On the one hand, these influences can operate from a top-down perspective. Practitioners such as Helen Ukpabio have helped create a lucrative market in anti-witchcraft goods and services, thus subjecting beliefs to the kind of marketing strategies typical of any modern capitalist industry.

Demand for charms and services that supposedly protect against sorcery have led to some shocking events in West and Central Africa. The corpse mutilations in Benin are one example. “The desecration of graves is about money in this region”, commented Joseph Afaton, director of the cemetery in Dangbo, Benin, where the desecrations took place.

In certain parts of West and Central Africa, people with albinism are said to have magical powers and an IRIN report estimates that a "complete set of albino body parts" – including all four limbs, genitals, ears, nose and tongue – can sell for about $75,000 in Tanzania.

Adding another economic layer to the issue, in many cases children accused of witchcraft end up as child labourers. Several industries in West Africa rely heavily on child labour, including cocoa farming in the Ivory Coast, and witchcraft beliefs are sometimes deliberately manipulated by human traffickers to silence victims and coerce them into accepting their fate.

From selling charms to child labour then, numerous parties stand to benefit from witchcraft beliefs and the human rights violations often facilitated by such beliefs. Toil and trouble

On the other hand, economic forces can be seen to affect witchcraft beliefs from a more bottom-up perspective.

Interestingly, the UNICEF report mentioned above suggests that child witch accusations often take place in circumstances where families are unable to support their own children. A comparative survey published in the report found that impoverished regions of Africa in which children were able to support themselves experience a far lower frequency of child witch accusations even in cases where witchcraft beliefs form part of local tradition.

Additionally, modern scares often enter into discourse about sorcery. For example, a Beninese student told Think Africa Press that, prior to a car journey, he never told anyone where or when he was travelling lest someone employ sorcery to try to kill or injure him in a car crash.
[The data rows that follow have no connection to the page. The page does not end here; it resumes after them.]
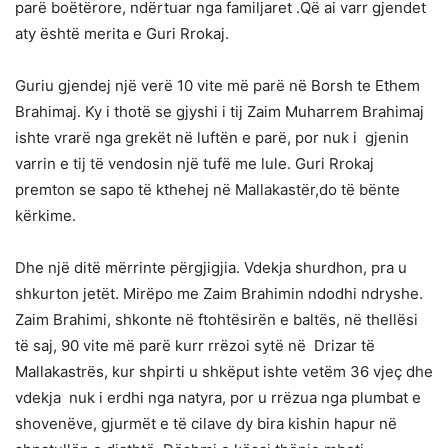
parë boëtërore, ndërtuar nga familjaret .Që ai varr gjendet
aty është merita e Guri Rrokaj.
Guriu gjendej një verë 10 vite më parë në Borsh te Ethem
Brahimaj. Ky i thotë se gjyshi i tij Zaim Muharrem Brahimaj
ishte vrarë nga grekët në luftën e parë, por nuk i gjenin
varrin e tij të vendosin një tufë me lule. Guri Rrokaj
premton se sapo të kthehej në Mallakastër,do të bënte
kërkime.
Dhe një ditë mërrinte përgjigjia. Vdekja shurdhon, pra u
shkurton jetët. Mirëpo me Zaim Brahimin ndodhi ndryshe.
Zaim Brahimi, shkonte në ftohtësirën e baltës, në thellësi
të saj, 90 vite më parë kurr rrëzoi sytë në Drizar të
Mallakastrës, kur shpirti u shkëput ishte vetëm 36 vjeç dhe
vdekja nuk i erdhi nga natyra, por u rrëzua nga plumbat e
shovenëve, gjurmët e të cilave dy bira kishin hapur në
Traffic accidents are indeed a significant modern danger in Benin, causing over 2% of all deaths. The UNICEF report also cites urbanisation and the dissolution of the traditional family as factors behind recent transformations in the nature of witchcraft accusations.

Sorcery in Africa is not a simple concept, as Joachim Theis, UNICEF’s child protector in West Africa, explains in an IRIN report: “It has spiritual, economic and social drivers... It gets blurred with all sorts of other beliefs, but it cannot always be put into one box”.

Witchcraft beliefs are complex, varied and dynamic. They are not purely tradition but nor are they merely a response to rapid modernisation. They overlap many areas of life and society, and are intertwined in modern processes and even legal institutions – performing witchcraft is a recognised crime in Cameroon, the Central African Republic, Chad and Gabon, and children can be imprisoned for it.

As well as being mindful of tradition therefore, NGOs and governmental bodies working to prevent child abuse and infanticide need to target these very modern and tangible realities: the explicit ‘witchcraft industry’, anti-witch legislation, child labour and human trafficking, poverty, urbanisation and family dissolution. If all they have left to face in the end is tradition, then they will have made considerable progress.